Tutto il componimento è pervaso dalla vaghezza e dal senso di indefinito che, per Leopardi, sono
massimamente poetici: infatti non vi sono descrizioni, la figura femminile non presenta dettagli concreti. Gli
elementi fisici e realistici sono solo un punto di partenza: l’unico particolare concreto cui si accenna è lo
sguardo ridente, luminoso e al tempo stesso pudico che illumina la figura di Silvia e ne sottolinea
l’atteggiamento spensierato, felice ma anche riflessivo; anche l’ambiente circostante è rarefatto e
caratterizzato solo da pochi aggettivi evocativi: “quiete”, “odoroso”, “sereno”, “dorate”. La poesia è resa
possibile soltanto dal filtro del ricordo, che, come il filtro “fisico” rappresentato dalla finestra del “paterno
ostello”, rende le immagini sfocate, quindi “vaghe e indefinite”. La finestra, come la siepe de L’infinito, infatti,
limita il contatto con il reale, scatenando l’immaginazione. Inoltre il filtro del ricordo concorre in maniera
determinante a spegnere le illusioni, che non possono essere vissute ingenuamente come nella giovinezza,
bensì sono interrotte dalla consapevolezza del vero. Tuttavia, anche se la poesia si chiude con l’immagine
lugubre della morte, è tutta pervasa da immagini di vita e di gioia, poiché Leopardi vuole levare un grido di
protesta contro la natura “matrigna” che ha negato queste cose belle all’uomo: non si rassegna al dolore,
ma, pur nella disperazione, non rinuncia mai a rivendicare il diritto alla felicità.
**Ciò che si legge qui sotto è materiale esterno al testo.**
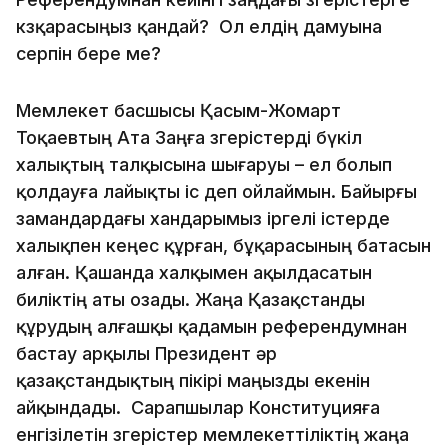
көзқарасыңыз қандай? Ол елдің дамуына
серпін бере ме?
Мемлекет басшысы Қасым-Жомарт
Тоқаевтың Ата Заңға өзгерістерді бүкіл
халықтың талқысына шығаруы – ел болып
қолдауға лайықты іс деп ойлаймын. Байырғы
замандардағы хандарымыз іргелі істерде
халықпен кеңес құрған, бұқарасының батасын
алған. Қашанда халқымен ақылдасатын
биліктің аты озады. Жаңа Қазақстанды
құрудың алғашқы қадамын референдумнан
бастау арқылы Президент әр
қазақстандықтың пікірі маңызды екенін
айқындады. Сарапшылар Конституцияға
енгізілетін өзгерістер мемлекеттіліктің жаңа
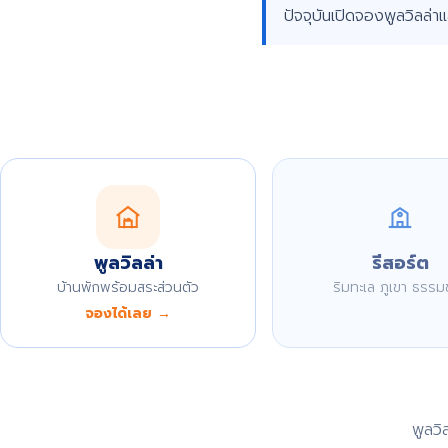
ปัจจุบันเปิดจองพูลวิลล่า
พูลวิลล่า
รีสอร์ต
บ้านพักพร้อมสระส่วนตัว
ริมทะเล ภูเขา ธรรม
จองได้เลย →
พูลว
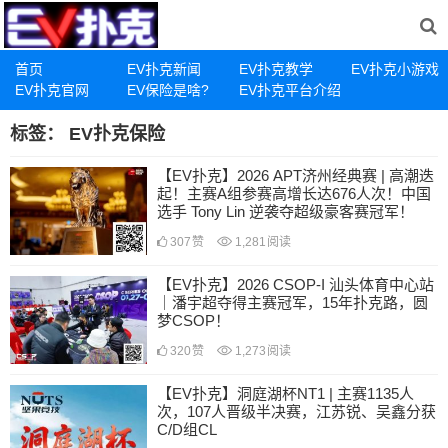
首页
EV扑克新闻
EV扑克教学
EV扑克小游戏
EV扑克官网
EV保险是啥?
EV扑克平台介绍
标签：
EV扑克保险
【EV扑克】2026 APT济州经典赛 | 高潮迭
起！主赛A组参赛高增长达676人次！中国
选手 Tony Lin 逆袭夺超级豪客赛冠军！
307
赞
1,281
阅读
【EV扑克】2026 CSOP-I 汕头体育中心站
｜潘宇超夺得主赛冠军，15年扑克路，圆
梦CSOP！
320
赞
1,273
阅读
【EV扑克】洞庭湖杯NT1 | 主赛1135人
次，107人晋级半决赛，江苏锐、吴鑫分获
C/D组CL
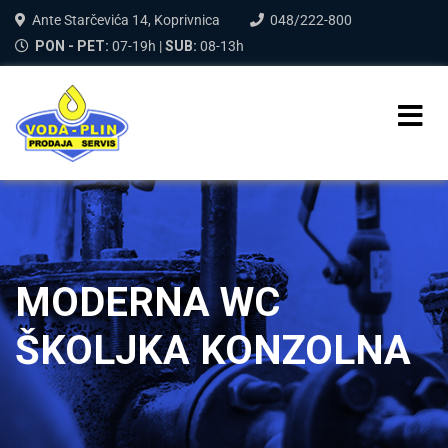
Ante Starčevića 14, Koprivnica
048/222-800
PON - PET:
07-19h |
SUB:
08-13h
MODERNA WC
ŠKOLJKA KONZOLNA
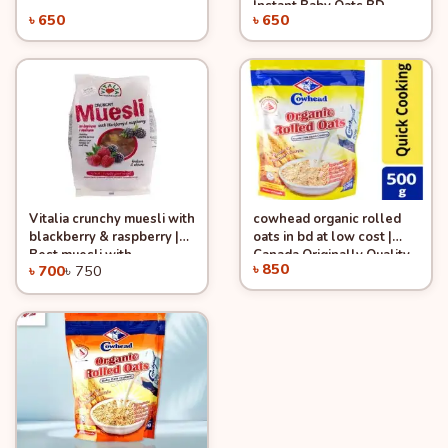
Instant Baby Oats BD
৳ 650
৳ 650
Online Shop
Vitalia crunchy muesli with
cowhead organic rolled
Quick View
-6%
Quick View
Add to Cart
Add to Cart
blackberry & raspberry |
oats in bd at low cost |
Best muesli with
Canada Originally Quality
৳ 850
৳ 700
৳ 750
blackberry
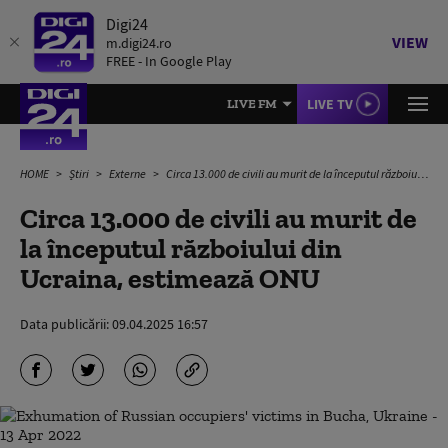
Digi24
VIEW
m.digi24.ro
FREE - In Google Play
LIVE TV
LIVE FM
HOME
Știri
Externe
Circa 13.000 de civili au murit de la începutul războiului din Ucraina, estimează ONU
Circa 13.000 de civili au murit de
la începutul războiului din
Ucraina, estimează ONU
Data publicării:
09.04.2025 16:57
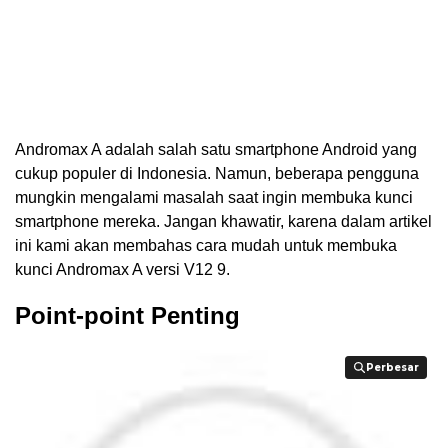
Andromax A adalah salah satu smartphone Android yang
cukup populer di Indonesia. Namun, beberapa pengguna
mungkin mengalami masalah saat ingin membuka kunci
smartphone mereka. Jangan khawatir, karena dalam artikel
ini kami akan membahas cara mudah untuk membuka
kunci Andromax A versi V12 9.
Point-point Penting
Perbesar
Perbesar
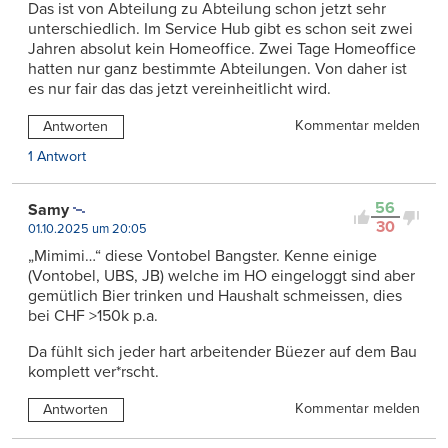
Das ist von Abteilung zu Abteilung schon jetzt sehr
unterschiedlich. Im Service Hub gibt es schon seit zwei
Jahren absolut kein Homeoffice. Zwei Tage Homeoffice
hatten nur ganz bestimmte Abteilungen. Von daher ist
es nur fair das das jetzt vereinheitlicht wird.
Kommentar melden
Antworten
1 Antwort
56
Samy
30
01.10.2025 um 20:05
„Mimimi…“ diese Vontobel Bangster. Kenne einige
(Vontobel, UBS, JB) welche im HO eingeloggt sind aber
gemütlich Bier trinken und Haushalt schmeissen, dies
bei CHF >150k p.a.
Da fühlt sich jeder hart arbeitender Büezer auf dem Bau
komplett ver*rscht.
Kommentar melden
Antworten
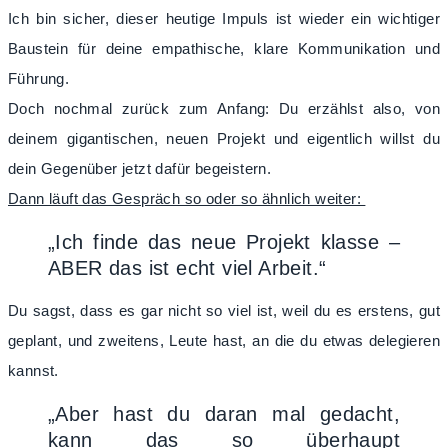
Ich bin sicher, dieser heutige Impuls ist wieder ein wichtiger
Baustein für deine empathische, klare Kommunikation und
Führung.
Doch nochmal zurück zum Anfang:
Du erzählst also, von
deinem gigantischen, neuen Projekt und eigentlich willst du
dein Gegenüber jetzt dafür begeistern.
Dann läuft das Gespräch so oder so ähnlich weiter:
„Ich finde das neue Projekt klasse –
ABER das ist echt viel Arbeit.“
Du sagst, dass es gar nicht so viel ist, weil du es erstens, gut
geplant, und zweitens, Leute hast, an die du etwas delegieren
kannst.
„Aber hast du daran mal gedacht,
kann das so überhaupt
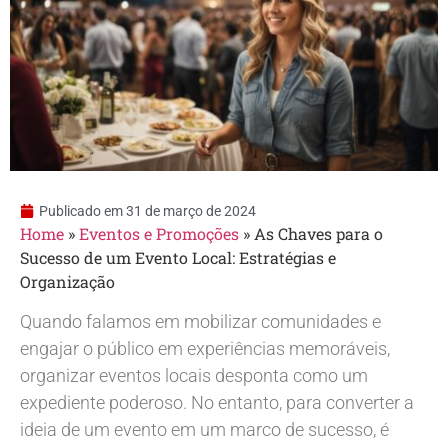
Publicado em
31 de março de 2024
Home
»
Eventos e Promoções
»
As Chaves para o
Sucesso de um Evento Local: Estratégias e
Organização
Quando falamos em mobilizar comunidades e
engajar o público em experiências memoráveis,
organizar eventos locais desponta como um
expediente poderoso. No entanto, para converter a
ideia de um evento em um marco de sucesso, é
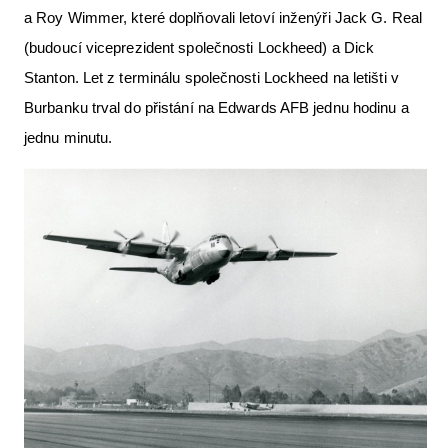
a Roy Wimmer, které doplňovali letoví inženýři Jack G. Real
(budoucí viceprezident společnosti Lockheed) a Dick
Stanton. Let z terminálu společnosti Lockheed na letišti v
Burbanku trval do přistání na Edwards AFB jednu hodinu a
jednu minutu.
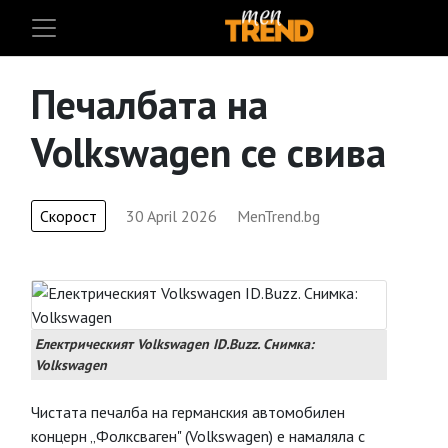
Печалбата на
Volkswagen се свива
Скорост
30 April 2026
MenTrend.bg
Eлектрическият Volkswagen ID.Buzz. Снимка:
Volkswagen
Чистата печалба на германския автомобилен
концерн „Фолксваген" (Volkswagen) е намаляла с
Netta la contrapposizione anche nell’uso dei tempi verbali: l’imperfetto caratterizza le strofe del
ricordo indefinito degli anni giovanili e domina le strofe 1, 3 e 5, il presente quelle dell’amara constatazione
del dolore, la 4 e la 6. Nelle strofe del ricordo, la sintassi è piana e limpida, in quelle di riflessione è più
mossa e tesa, ricca di interrogative retoriche e di esclamazioni. Molte sono le parole appartenenti al
linguaggio del “vago e indefinito”: “fuggitivi”, “quiete”, “perpetuo”, “vago”, “odoroso”, “lungi”, “dolce”.